On the phone recently, my Mom recounted a story about the last time I had a baby. She laughed as she told her version of that fateful day in the delivery room. Her portrayal of me as a labor room dictator was slightly unsettling. Stories can be both comforting and unsettling.
Storytelling impacts, creates, and continues our cultural and individual perceptions of self. I can see how I tell certain stories to remember, substantiate, and explain who I am, where I’ve come from, and what I believe. And I know other people are telling their stories for the same reasons.
And sometimes others’ stories involve me. Our parents have their own purposes for the stories they tell about us. They tell stories to accept responsibility for how lovely we turned out, or to wash their hands of what we’ve become.

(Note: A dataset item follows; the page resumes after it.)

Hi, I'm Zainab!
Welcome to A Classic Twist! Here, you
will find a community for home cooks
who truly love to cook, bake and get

Then I considered this. What if we live our lives to fulfill someone else’s expectations of what we should become? What if we recreate our realities through others’ eyes and stories about us?

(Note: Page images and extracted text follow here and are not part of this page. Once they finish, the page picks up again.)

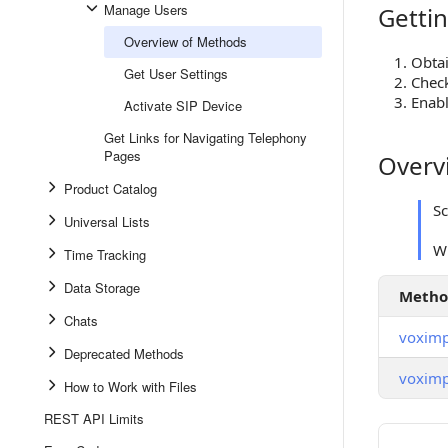
Manage Users
Gettin
Getting S
Overview of Methods
Obta
Get User Settings
Check
Enabl
Activate SIP Device
Get Links for Navigating Telephony
Pages
Overv
Overview
Product Catalog
S
Universal Lists
Wh
Time Tracking
Data Storage
Meth
Chats
voximp
Deprecated Methods
voximp
How to Work with Files
REST API Limits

Our expectations of our lives can be powerful in our own heads. But manifest destiny can go well or awry in the hands of our families. Depends on their intentions.
I proved incapable of earning the approval of one overachieving parent. And in search of the withheld approval, I looked for substitute love elsewhere. I ignored myself and what made me happiest. And luckily didn’t harm myself in the process.
The other parent was a underachiever. And my purpose seemed to be to stay around forever for support. In this instance, my parents’ story of me defined me in a perpetual low self-esteem kinda way.
I believe that we are entitled to tell our stories until we choose to change them. And I also believe we have to be careful to do no harm to others in our story telling process.
The ideal is to be raised with stories of guidance and faith that positively impact our lives. These stories are based on the knowledge that diversity and obstacles make a person stronger.
Eventually, I chose to follow a path and marry a partner to create a positive story for myself and my little ones. Comprehending the power of storytelling, I want to be cautious about the stories I tell to my son (and new child) about his success, his growth, his strength, and his worth. When he plays out the stories, I hope he sees possibility and dignity and pride.
In the end, this story of his potential and strength is really all I can gift him. My stories are mirrors he’ll take with him to tell himself and his family. His self-esteem is the hopeful outcome of these stories we tell and he takes over.